As Haiti asks the world for help turning around the destruction wrought by the January 12th earthquake, the U.S. is funding destruction in Iraq and Afghanistan. President Obama is expected to ask for another $33 billion for the military budget this year, on top of the $1 trillion that has come out of U.S. taxpayers’ pockets since 2001, to fund the so-called War on Terror.
In contrast, the president has pledged $100 million in aid to Haiti, amounting to not much more than the mortgage on a rich person’s house.
The U.S. government has sent over 5,000 U.S. military personnel to Haiti, with the total expected to reach 10,000, as aid becomes increasingly militarized in the wake of this disaster. Some aid groups are openly complaining about the U.S. military presence: Doctors Without Borders said that five of its airplanes carrying medical equipment were turned away by the U.S. military and rerouted to the Dominican Republic. French and Mexican planes carrying medical aid were also turned back. U.S. soldiers are now patrolling the streets of Haiti, many with large weapons slung over their shoulders.
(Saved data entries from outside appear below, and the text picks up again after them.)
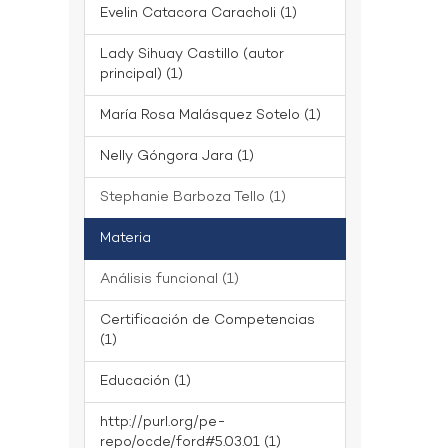
Evelin Catacora Caracholi (1)
Lady Sihuay Castillo (autor
principal) (1)
María Rosa Malásquez Sotelo (1)
Nelly Góngora Jara (1)
Stephanie Barboza Tello (1)
Materia
Análisis funcional (1)
Certificación de Competencias
(1)
Educación (1)
http://purl.org/pe-
repo/ocde/ford#5.03.01 (1)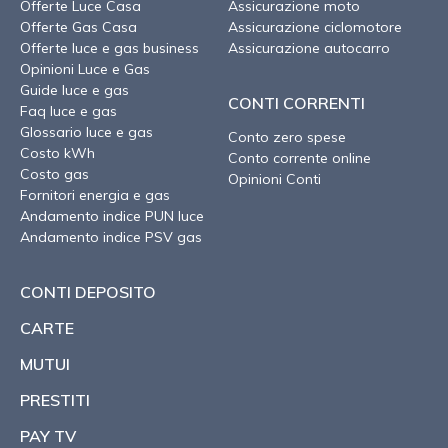
Offerte Luce Casa
Assicurazione moto
Offerte Gas Casa
Assicurazione ciclomotore
Offerte luce e gas business
Assicurazione autocarro
Opinioni Luce e Gas
Guide luce e gas
CONTI CORRENTI
Faq luce e gas
Glossario luce e gas
Conto zero spese
Costo kWh
Conto corrente online
Costo gas
Opinioni Conti
Fornitori energia e gas
Andamento indice PUN luce
Andamento indice PSV gas
CONTI DEPOSITO
CARTE
MUTUI
PRESTITI
PAY TV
And many Haitians are suspicious of the influx of U.S. troops, claiming that the U.S. has been looking for excuses, for a long-time, to regain U.S. military control of their country.
With the inundation of images of death, injury, and collapse in Haiti, realities are emerging about the global relationships that set the stage for these kinds of catastrophes and divert resources to war and militarism instead of real relief.
Over eight years of war and occupation in Afghanistan and six in Iraq have left those countries utterly devastated. More than a million Iraqis and thousands of Afghanis have died, with countless people in Iraq and Afghanistan displaced to neighboring countries. Infrastructures, homes, schools, and mosques lie in ruin, and those who remain must deal with societies destabilized and ethnically polarized by wars that fuel these divisions, on top of the constant U.S. and international military presence. As we enter 2010, there is no end in sight to the occupations, and viable alternative social structures in these countries have been flattened by devastating military campaigns.
If the images of these wars were widely circulated in the media, they too would shock and horrify the world.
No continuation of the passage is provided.